この至福感は堪えがたいほどになり、どこかのカフェか、まだ夕食には早いものの、レストランにでも飛びこんで、なにか飲むべきではないか、食べるべきではないか、という思いが浮かぶ。至福感を表出するためには、そうでもしないと収まりが着かないように感じられる。

しかし、飲み物や食べ物をいろいろ思い浮かべても、空腹であるわけでもなければ喉が渇いているわけでもないので、どれも飲む気にはならないし、食べる気にもならない。カフェやレストランやファーストフードの店頭のメニューを横目に見ながら歩いていくが、そこに見られるものはなにも欲しくない。

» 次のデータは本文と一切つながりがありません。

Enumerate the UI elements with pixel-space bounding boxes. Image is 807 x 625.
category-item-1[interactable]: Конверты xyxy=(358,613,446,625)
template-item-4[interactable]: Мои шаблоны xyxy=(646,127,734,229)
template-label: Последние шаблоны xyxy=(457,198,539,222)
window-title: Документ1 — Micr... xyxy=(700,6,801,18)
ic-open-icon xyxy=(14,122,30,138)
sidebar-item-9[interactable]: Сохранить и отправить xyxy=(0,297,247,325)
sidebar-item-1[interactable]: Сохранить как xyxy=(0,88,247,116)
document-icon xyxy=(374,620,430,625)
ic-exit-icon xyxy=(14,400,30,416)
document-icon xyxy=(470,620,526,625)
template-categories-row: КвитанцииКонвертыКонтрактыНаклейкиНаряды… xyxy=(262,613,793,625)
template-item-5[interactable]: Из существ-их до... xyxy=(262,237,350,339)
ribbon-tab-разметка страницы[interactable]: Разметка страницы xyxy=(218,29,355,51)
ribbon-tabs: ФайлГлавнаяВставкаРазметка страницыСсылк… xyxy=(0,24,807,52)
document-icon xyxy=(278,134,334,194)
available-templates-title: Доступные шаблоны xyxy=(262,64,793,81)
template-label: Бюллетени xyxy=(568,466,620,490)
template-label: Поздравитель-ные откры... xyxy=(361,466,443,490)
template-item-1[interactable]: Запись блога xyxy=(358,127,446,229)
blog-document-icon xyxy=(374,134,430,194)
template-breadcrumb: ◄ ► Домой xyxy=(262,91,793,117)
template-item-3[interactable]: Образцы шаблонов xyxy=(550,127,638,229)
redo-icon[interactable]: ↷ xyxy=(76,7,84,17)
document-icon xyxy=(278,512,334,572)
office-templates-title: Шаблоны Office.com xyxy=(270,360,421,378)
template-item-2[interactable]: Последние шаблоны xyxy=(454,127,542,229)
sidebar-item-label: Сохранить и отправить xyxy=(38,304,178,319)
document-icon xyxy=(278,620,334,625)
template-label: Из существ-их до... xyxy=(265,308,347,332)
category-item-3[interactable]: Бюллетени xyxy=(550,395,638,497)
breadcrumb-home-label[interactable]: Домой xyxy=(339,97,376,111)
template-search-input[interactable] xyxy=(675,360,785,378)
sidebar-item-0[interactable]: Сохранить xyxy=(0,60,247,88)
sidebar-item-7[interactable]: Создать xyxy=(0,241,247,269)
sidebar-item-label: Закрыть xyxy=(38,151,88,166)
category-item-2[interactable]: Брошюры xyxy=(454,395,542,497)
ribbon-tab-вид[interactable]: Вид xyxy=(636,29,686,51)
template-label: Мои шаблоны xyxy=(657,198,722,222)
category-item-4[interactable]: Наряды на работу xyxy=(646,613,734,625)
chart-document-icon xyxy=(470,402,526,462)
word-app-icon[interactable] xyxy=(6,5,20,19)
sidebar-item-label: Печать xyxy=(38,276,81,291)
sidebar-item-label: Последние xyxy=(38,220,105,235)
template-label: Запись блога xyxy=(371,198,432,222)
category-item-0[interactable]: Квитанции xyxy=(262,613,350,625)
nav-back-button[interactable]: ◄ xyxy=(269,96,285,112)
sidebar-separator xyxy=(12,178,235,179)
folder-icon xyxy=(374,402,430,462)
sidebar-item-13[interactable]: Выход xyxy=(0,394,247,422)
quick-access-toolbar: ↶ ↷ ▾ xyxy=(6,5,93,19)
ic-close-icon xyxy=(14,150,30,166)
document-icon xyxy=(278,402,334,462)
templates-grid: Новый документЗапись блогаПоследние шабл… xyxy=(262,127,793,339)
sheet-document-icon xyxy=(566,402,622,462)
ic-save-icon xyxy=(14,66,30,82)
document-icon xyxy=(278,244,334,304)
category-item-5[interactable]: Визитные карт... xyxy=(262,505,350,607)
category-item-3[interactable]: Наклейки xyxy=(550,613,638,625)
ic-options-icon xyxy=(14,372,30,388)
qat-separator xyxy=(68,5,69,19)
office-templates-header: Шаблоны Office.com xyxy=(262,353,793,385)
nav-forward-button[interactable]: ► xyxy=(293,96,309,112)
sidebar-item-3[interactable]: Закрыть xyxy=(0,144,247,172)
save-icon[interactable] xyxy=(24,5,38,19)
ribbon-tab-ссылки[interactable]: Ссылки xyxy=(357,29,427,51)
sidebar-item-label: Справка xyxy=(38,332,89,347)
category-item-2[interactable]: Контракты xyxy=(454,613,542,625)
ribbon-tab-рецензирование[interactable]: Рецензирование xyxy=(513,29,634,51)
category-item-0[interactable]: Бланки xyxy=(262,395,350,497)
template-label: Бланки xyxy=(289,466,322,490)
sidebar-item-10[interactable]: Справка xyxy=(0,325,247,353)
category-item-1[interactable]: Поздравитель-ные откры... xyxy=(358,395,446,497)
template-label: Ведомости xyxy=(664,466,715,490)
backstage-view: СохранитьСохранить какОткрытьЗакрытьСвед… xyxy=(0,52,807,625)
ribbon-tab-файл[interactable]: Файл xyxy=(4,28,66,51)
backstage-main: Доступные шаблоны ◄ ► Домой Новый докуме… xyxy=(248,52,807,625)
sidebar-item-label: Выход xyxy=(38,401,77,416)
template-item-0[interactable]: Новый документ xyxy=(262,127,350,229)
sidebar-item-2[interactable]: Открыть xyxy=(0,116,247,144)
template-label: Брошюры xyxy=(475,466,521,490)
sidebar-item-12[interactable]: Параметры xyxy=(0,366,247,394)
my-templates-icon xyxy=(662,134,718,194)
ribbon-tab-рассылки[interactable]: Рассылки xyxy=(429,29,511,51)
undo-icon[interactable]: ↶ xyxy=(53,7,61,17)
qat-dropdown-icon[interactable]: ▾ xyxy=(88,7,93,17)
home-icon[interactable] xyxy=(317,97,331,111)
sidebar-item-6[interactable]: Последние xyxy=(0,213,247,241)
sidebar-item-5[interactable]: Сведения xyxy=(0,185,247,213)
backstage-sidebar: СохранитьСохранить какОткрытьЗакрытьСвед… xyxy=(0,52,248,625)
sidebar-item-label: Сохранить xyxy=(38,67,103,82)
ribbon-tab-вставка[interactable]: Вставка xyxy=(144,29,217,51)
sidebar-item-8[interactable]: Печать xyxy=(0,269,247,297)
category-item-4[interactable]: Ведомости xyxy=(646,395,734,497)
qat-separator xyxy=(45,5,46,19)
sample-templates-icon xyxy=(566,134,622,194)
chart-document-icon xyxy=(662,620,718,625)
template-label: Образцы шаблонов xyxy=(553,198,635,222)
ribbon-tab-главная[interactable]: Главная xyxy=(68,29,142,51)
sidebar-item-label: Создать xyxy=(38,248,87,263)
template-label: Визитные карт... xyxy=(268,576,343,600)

しだいに奇妙な飢餓感や渇きに襲われ出していた。なにも食べたいものや飲みたいものがないのに、それを突破する“飲食”が無性にしたい。胃にはなにも入れたくないし、食道にも喉にもなにも通したくないが、この「入れたくない」や「通したくない」を突き抜けたい。さもなければ、さっきから自分を襲い、全身を浸している至福感にはっきりとしたかたちを与えられない、と感じる。

やがて、至福感は薄れていき、普段の日常の感覚に戻って行った。しかし、目に映るかぎりの食べ物や思いつくかぎりの食べ物はまったく要らないという飢餓感は強いままあり続け、同様に、目に映るかぎりの飲み物、思いつくかぎりの飲み物はまったく要らないという途方もない渇きが、疑いようもない身体的な感覚そのものとしてあり続けている。

時間も進み、もうすっかり夜になったというのに、この飢餓感と渇きが、あいかわらず強いまま、まだ、あり続けている。